Gallery Artist Larry Towell's "Dwellings" Review In The Toronto Star

If these walls could talk . . .
Larry Towell documents disaster by leaving people out of the frame

By Murray Whyte

Larry Towell has made a prominent career wringing beauty from despair, though that’s only part of his mission. In fact, it’s very nearly a byproduct, the happenstance result of his resolute commitment to human rights causes the world over.

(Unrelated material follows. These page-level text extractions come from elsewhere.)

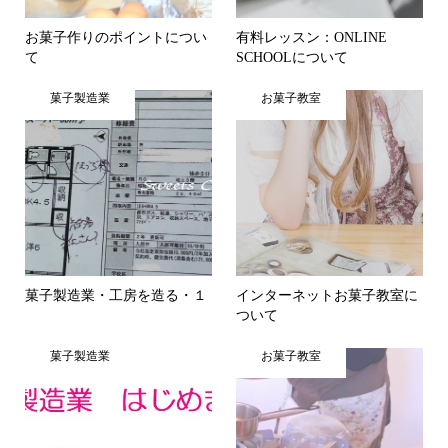
お菓子作りのポイントについ
有料レッスン：ONLINE
て
SCHOOLについて
菓子製造業
お菓子教室
菓子製造業・工房を造る・１
インターネットお菓子教室に
ついて
菓子製造業
お菓子教室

The results, generally speaking, are not what one would typically expect of so-called “hot zone” photography, where thousands of pictures of the same events tend to have a wearying sameness. Towell photographs in weeks and months, not minutes or hours. He spends time in people’s homes, working slowly not to capture tragic flashpoints, but the churn of daily life that happens between them. Conflict photography chronicles ruptures in humanity; Towell works to unearth humanity from that sudden, consuming despair. The results are intimate, not remote, often disarmingly personal in the swirl of faceless disasters.

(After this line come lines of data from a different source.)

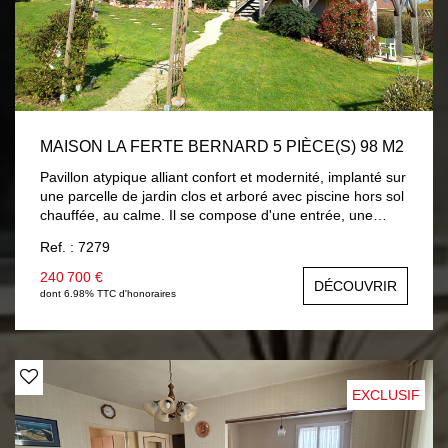
MAISON LA FERTE BERNARD 5 PIÈCE(S) 98 M2
Pavillon atypique alliant confort et modernité, implanté sur
une parcelle de jardin clos et arboré avec piscine hors sol
chauffée, au calme. Il se compose d'une entrée, une
pièce de vie avec cuisine aménagée et équipée neuve,
Ref. : 7279
vous accédez sur une terrasse surplombant le jardin avec
vue sur campagne, dégagement distribuant : chambre ,
240 700 €
DÉCOUVRIR
salle d'eau, wc avec lave-mains. Une mezzanine accueille
dont 6.98% TTC d'honoraires
un salon cosy, chambre mansardée , salle de bains et wc.
En rez-de-jardin : pièce à usage de chambre ou salon
d'été avec placards, un bureau et lingerie. En côté :
garage . Chauffage par plancher chauffant électrique et
climatisation réversible. Volets roulants solaires. A
EXCLUSIF
découvrir...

Nowhere is that more clear than in Dwellings, the show of Towell’s photographs that opened at the Stephen Bulger Gallery this week. As the title suggests, it reveals a vital part of Towell’s M.O. In the Jenin refugee camp in the West Bank — denounced by the United Nations in 2002 as “horrific beyond belief” — Towell spent weeks sleeping on concrete floors with refugee families. For a project about the persistence of AIDS in poor black South African populations, he stayed in the ramshackle townships.

Towell is likely the most celebrated Canadian documentary photographer ever, as his membership in the prestigious Magnum Agency will indicate. (He was also the winner of the inaugural 30,000 euro Henri Cartier Bresson prize in 2003, named for one of the agency’s founders, and a seminal war photographer himself.)

The pictures in Dwellings are culled from several projects and places around the world, but what unifies them is a pervading absence. Unlike the vast majority of Towell’s pictures, they’re notably unpeopled, and rendered ghostly ambiguous by it. Some have a silently spellbinding materiality: A blackened concrete wall, shot close up and pock-marked by bullets, is a study in contrast — the smooth dark of the wall, the powdery silt-grey of the pocks — and geometry, as the bullet holes arrange themselves in an imperfect grid around an equally flawed square.